@hellotowel has not been back. Stir up a hornet's nest and fuck off. Always a good tactic.
@TempestTost
A lot of it has proven to be a dead end, anti-mother, (and by extension anti-woman,) authoritarian, dogmatic. The fact that the women committed to it are now trying to regain control of the narrative does not surprise me at all, they never really wanted engagement from most women.
That was very much how I felt when I was the trenches of motherhood, underslept, overstretched, endlessly busy: the feminism I read in the paper (we took the Grauniad in those days) didn't seem to apply to me, or consider me, because I wasn't in paid employment and had chosen to stay at home and bring up my DC, relying on DH (who didn't have to bother about pregnancy and breastfeeding in quite the same way) to go out to work. There might have been feminism out there that would have applied, but this was before the internet really took off and in any case, I was too knackered to go looking.
My life, and the life of many women like me, just didn't seem to enter the consciousness of what was then mainstream feminism. If it engaged with motherhood at all, it was all about maternity leave, shared parental leave and finding childcare, not about mothering your children they way that I found myself biologically driven to do.
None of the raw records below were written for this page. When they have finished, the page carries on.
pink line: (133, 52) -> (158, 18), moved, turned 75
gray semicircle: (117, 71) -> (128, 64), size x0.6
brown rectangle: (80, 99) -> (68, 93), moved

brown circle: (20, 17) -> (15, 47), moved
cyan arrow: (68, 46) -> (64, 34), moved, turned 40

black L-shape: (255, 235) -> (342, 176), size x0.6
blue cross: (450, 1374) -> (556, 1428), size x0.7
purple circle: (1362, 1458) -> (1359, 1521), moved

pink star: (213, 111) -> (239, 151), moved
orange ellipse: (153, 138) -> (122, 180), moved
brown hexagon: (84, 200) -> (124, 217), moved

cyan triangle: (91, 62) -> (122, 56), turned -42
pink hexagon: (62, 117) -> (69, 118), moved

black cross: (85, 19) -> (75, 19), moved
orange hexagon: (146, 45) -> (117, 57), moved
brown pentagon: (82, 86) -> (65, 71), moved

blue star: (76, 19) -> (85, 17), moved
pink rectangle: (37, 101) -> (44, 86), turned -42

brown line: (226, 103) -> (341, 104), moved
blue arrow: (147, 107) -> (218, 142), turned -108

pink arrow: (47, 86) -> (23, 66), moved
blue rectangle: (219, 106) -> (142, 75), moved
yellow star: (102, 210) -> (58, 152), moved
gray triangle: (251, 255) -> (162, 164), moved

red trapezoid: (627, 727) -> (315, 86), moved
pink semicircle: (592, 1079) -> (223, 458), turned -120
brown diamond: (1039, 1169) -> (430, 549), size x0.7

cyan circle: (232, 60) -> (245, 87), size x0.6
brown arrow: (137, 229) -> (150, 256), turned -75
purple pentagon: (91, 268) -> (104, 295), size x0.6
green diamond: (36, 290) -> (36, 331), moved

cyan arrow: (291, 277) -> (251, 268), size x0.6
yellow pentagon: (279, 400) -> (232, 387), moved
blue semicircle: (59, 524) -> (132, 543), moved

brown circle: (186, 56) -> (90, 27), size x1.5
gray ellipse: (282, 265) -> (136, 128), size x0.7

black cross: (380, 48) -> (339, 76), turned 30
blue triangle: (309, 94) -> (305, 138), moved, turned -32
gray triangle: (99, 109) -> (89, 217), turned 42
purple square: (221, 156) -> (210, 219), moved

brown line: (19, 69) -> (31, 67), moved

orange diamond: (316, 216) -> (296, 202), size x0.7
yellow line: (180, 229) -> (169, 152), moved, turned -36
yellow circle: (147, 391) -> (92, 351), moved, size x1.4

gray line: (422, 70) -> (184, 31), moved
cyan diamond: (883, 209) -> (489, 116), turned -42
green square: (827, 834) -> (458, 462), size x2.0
Maybe I'm wrong, maybe I missed great seminal and readable books that talked to women who stayed at home with their DC about why they did it, whether they considered themselves feminists and why. But it turned me off feminism for a long time.
My DM would never have called herself a feminist, but effectively, despite her RW politics, she brought me up to be one. It was largely because of her and the ethics she'd reacted me in that I gradually wandered back into the feminist fold. This sort of infighting would incline me to wander right back out again - except that we have the fight of our lives on our hands at the moment.